The other class was in operations research, a subject I didn't notice anyone bringing up here yet. OR really made an impression on me as it provided a bridge for how to apply several types of mathematical approaches that had seemed completely theoretical to solving the kinds of real-world problems computers are good at helping with. As the most obvious example, I feel that having a solid practical understanding of how to model a complicated queue or flow across a series of queues is wildly more useful for building software than anything related to big-O analysis will ever be, unless you're one of the rare people writing basic algorithm libraries. My experience is that you'll see dozens of messaging queue issues in business software design for every problem that requires an understanding of complexity analysis. And learning how formally construct decision trees turns into a great tool when you get far enough along that you're managing projects instead of just working on them. I considered it unfortunate that I didn't discover this class of mathematics until very late into my time at school, as I would have gladly taken more of it and benefitted from--something I can't say about statistics or linear algebra, where I felt the basic introduction gave sufficient understanding for normal programming tasks.

Crypto (1)

Halo- (175936) | more than 7 years ago | (#16851840)

When I was in college, I struggled with Calculus. It got to the point where I really thought I was "not good at math" because I wasn't good at calc. Then I discovered I didn't need to take Calc II/III or Differential Equations.

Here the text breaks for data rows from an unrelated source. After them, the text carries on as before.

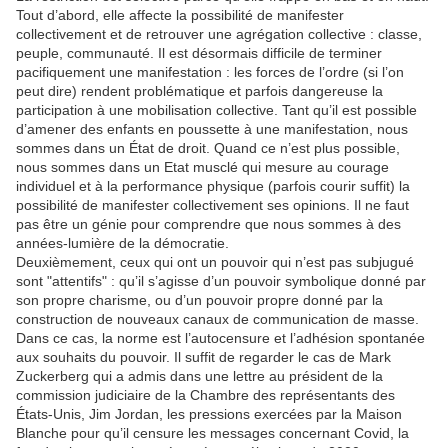
Tout d’abord, elle affecte la possibilité de manifester
collectivement et de retrouver une agrégation collective : classe,
peuple, communauté. Il est désormais difficile de terminer
pacifiquement une manifestation : les forces de l’ordre (si l’on
peut dire) rendent problématique et parfois dangereuse la
participation à une mobilisation collective. Tant qu’il est possible
d’amener des enfants en poussette à une manifestation, nous
sommes dans un État de droit. Quand ce n’est plus possible,
nous sommes dans un Etat musclé qui mesure au courage
individuel et à la performance physique (parfois courir suffit) la
possibilité de manifester collectivement ses opinions. Il ne faut
pas être un génie pour comprendre que nous sommes à des
années-lumière de la démocratie.
Deuxièmement, ceux qui ont un pouvoir qui n’est pas subjugué
sont "attentifs" : qu’il s’agisse d’un pouvoir symbolique donné par
son propre charisme, ou d’un pouvoir propre donné par la
construction de nouveaux canaux de communication de masse.
Dans ce cas, la norme est l’autocensure et l’adhésion spontanée
aux souhaits du pouvoir. Il suffit de regarder le cas de Mark
Zuckerberg qui a admis dans une lettre au président de la
commission judiciaire de la Chambre des représentants des
États-Unis, Jim Jordan, les pressions exercées par la Maison
Blanche pour qu’il censure les messages concernant Covid, la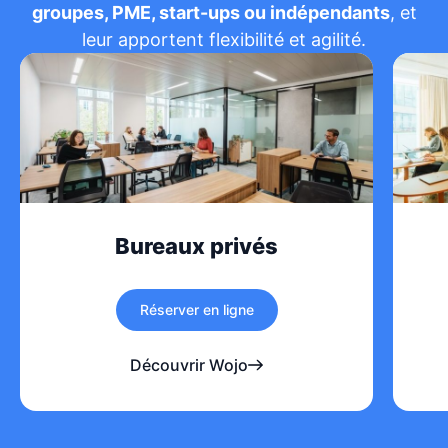
groupes, PME, start-ups ou indépendants
, et
leur apportent flexibilité et agilité.
Bureaux privés
Réserver en ligne
Découvrir Wojo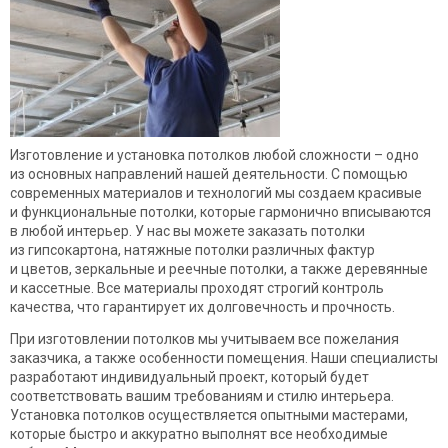
Изготовление и установка потолков любой сложности – одно
из основных направлений нашей деятельности. С помощью
современных материалов и технологий мы создаем красивые
и функциональные потолки, которые гармонично вписываются
в любой интерьер. У нас вы можете заказать потолки
из гипсокартона, натяжные потолки различных фактур
и цветов, зеркальные и реечные потолки, а также деревянные
и кассетные. Все материалы проходят строгий контроль
качества, что гарантирует их долговечность и прочность.
При изготовлении потолков мы учитываем все пожелания
заказчика, а также особенности помещения. Наши специалисты
разработают индивидуальный проект, который будет
соответствовать вашим требованиям и стилю интерьера.
Установка потолков осуществляется опытными мастерами,
которые быстро и аккуратно выполнят все необходимые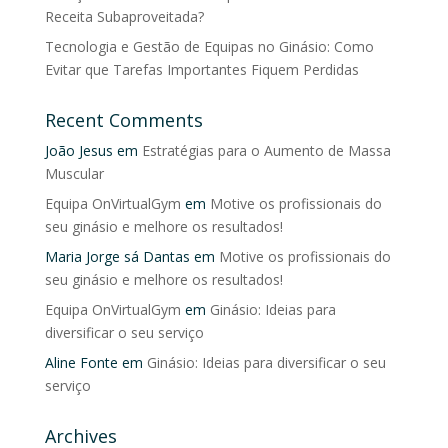
Receita Subaproveitada?
Tecnologia e Gestão de Equipas no Ginásio: Como
Evitar que Tarefas Importantes Fiquem Perdidas
Recent Comments
João Jesus
em
Estratégias para o Aumento de Massa
Muscular
Equipa OnVirtualGym
em
Motive os profissionais do
seu ginásio e melhore os resultados!
Maria Jorge sá Dantas
em
Motive os profissionais do
seu ginásio e melhore os resultados!
Equipa OnVirtualGym
em
Ginásio: Ideias para
diversificar o seu serviço
Aline Fonte
em
Ginásio: Ideias para diversificar o seu
serviço
Archives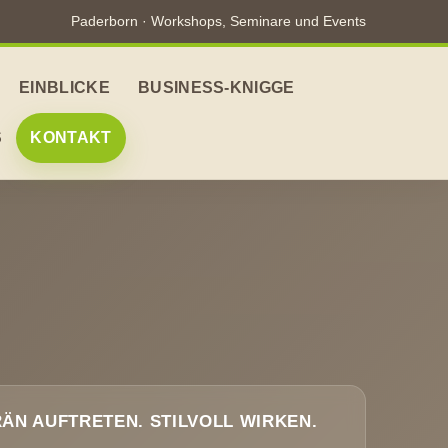
Paderborn · Workshops, Seminare und Events
EINBLICKE
BUSINESS-KNIGGE
S
KONTAKT
ÄN AUFTRETEN. STILVOLL WIRKEN.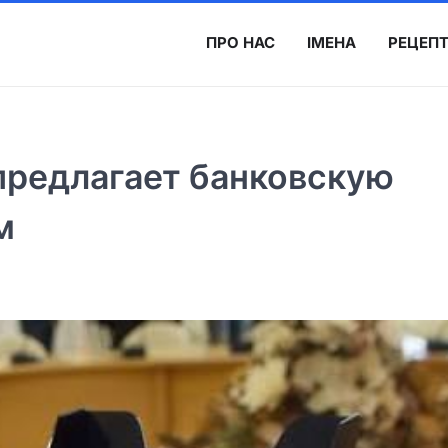
ПРО НАС
ІМЕНА
РЕЦЕП
предлагает банковскую
м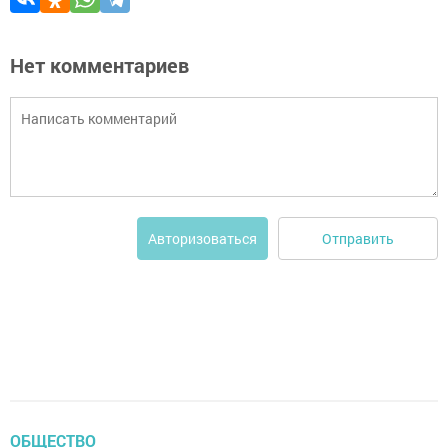
Нет комментариев
Отправить
Авторизоваться
ОБЩЕСТВО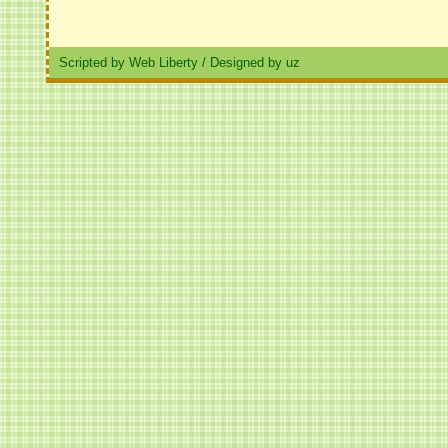
Scripted by Web Liberty
/
Designed by uz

I could substitute more "advanced" classes like Graph Theory, Number Theory, and Cryptology.

Suddenly I was good at math. Not only that, but I got a whole lot better at computer science. The more advanced classes focus more on how to think logically, and how to operate in procedures. Cryptology is especially important because it is one of those items which most computer scientists will use, but only in passing, and using it badly is often worse than not using it at all. An understanding of cryptology brings with it a lots of logic, set theory, and optimization skills.

I would hope (1)

EFGearman (245715) | more than 7 years ago | (#16851984)

That boolean algebra/logic be taught as well. You would think that would be a 'no-brainer', but that's the phrase I used to describe some code recently. And I can't tell you how many times I've had to fix someone else's program because they had a series of conditions totally messed up.

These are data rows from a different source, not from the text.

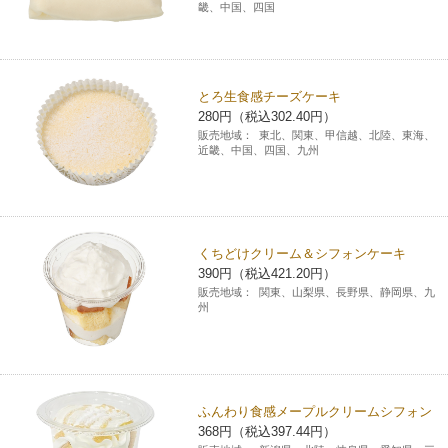
畿、中国、四国
とろ生食感チーズケーキ
280円（税込302.40円）
販売地域：
東北、関東、甲信越、北陸、東海、
近畿、中国、四国、九州
くちどけクリーム＆シフォンケーキ
390円（税込421.20円）
販売地域：
関東、山梨県、長野県、静岡県、九
州
ふんわり食感メープルクリームシフォン
368円（税込397.44円）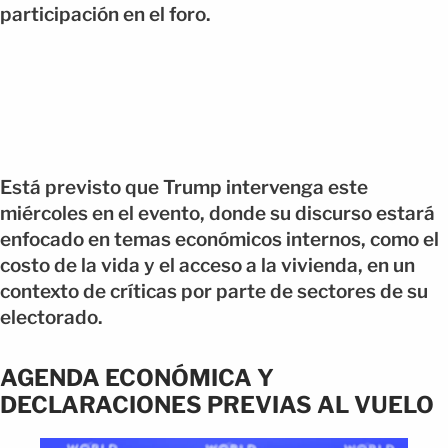
participación en el foro.
Está previsto que Trump intervenga este
miércoles en el evento, donde su discurso estará
enfocado en temas económicos internos, como el
costo de la vida y el acceso a la vivienda, en un
contexto de críticas por parte de sectores de su
electorado.
AGENDA ECONÓMICA Y
DECLARACIONES PREVIAS AL VUELO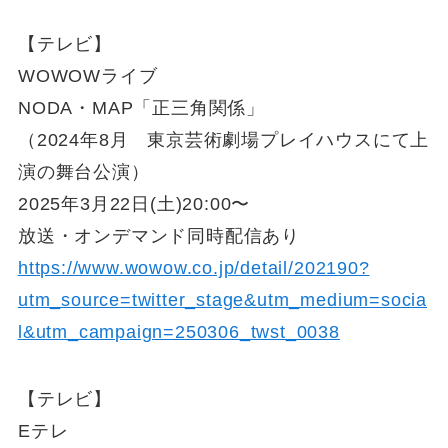
【テレビ】
WOWOWライブ
NODA・MAP「正三角関係」
（2024年8月 東京芸術劇場プレイハウスにて上
演の舞台公演）
2025年3月22日(土)20:00〜
放送・オンデマンド同時配信あり
https://www.wowow.co.jp/detail/202190?
utm_source=twitter_stage&utm_medium=socia
l&utm_campaign=250306_twst_0038
【テレビ】
Eテレ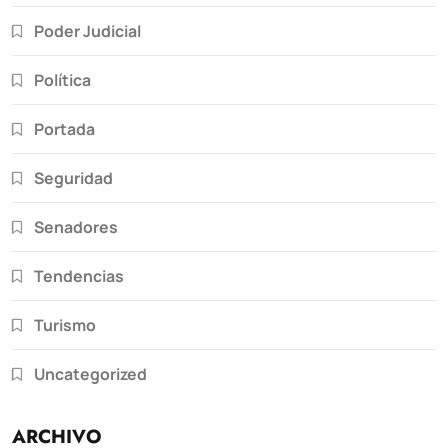
Poder Judicial
Política
Portada
Seguridad
Senadores
Tendencias
Turismo
Uncategorized
ARCHIVO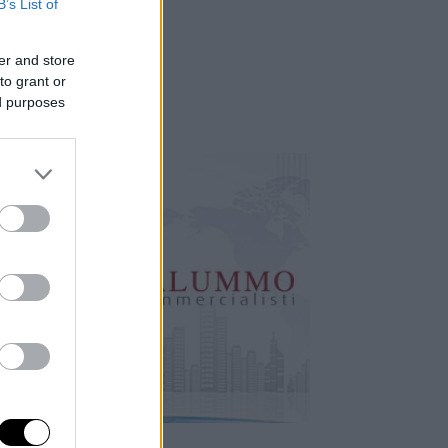
B’s List of
er and store
to grant or
ed purposes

At least one, I rewrote the whole thing, because not only did the other coder have the wrong logic in place to try and solve what he wanted to solve, it was also ordered very poorly.

At least one class on probability and statistics would be good, vector math/algebra, a topology course (ok I took that and oddly it helps), trigonometry if going into graphics processing/modeling, and a number of other courses I took but can't remember. The only thing I haven't used in the last year, the rest of the above I have, is some of the higher level calculus.

Double! (0)

Anonymous Coward | more than 7 years ago | (#16852066)

You've already acknowledged the constraints: there are only so many math courses that one can "squeeze in". I assume you mean, "squeeze into a four year CS degree". So stop doing that: take the Math/CS double major, and take an extra year if you need it. For students coming into the university with AP, IB or dual-enrollment hours, they may even get back onto a four year schedule.

I can't speak for the entirety of the technical industry, but I feel pretty comfortable with the following statement: anyone who considers herself a professional Computer Scientist would most likely have benefited from a double major in an appropriate field: stats, math, physics, chemistry, engineering (probably won't have time for one of these), biology, meteorology, oceanography or philosophy. I listed here the subjects with strong analytical or computational components.

A CS degree is always better in a double major.

Numerical Analysis (1)

JohnWiney (656829) | more than 7 years ago | (#16852156)

At least an introductory course in numerical analysis should be included. I know, I know - no one does arithmetic with computers. But somehow, in my career, it has arisen time and tine again.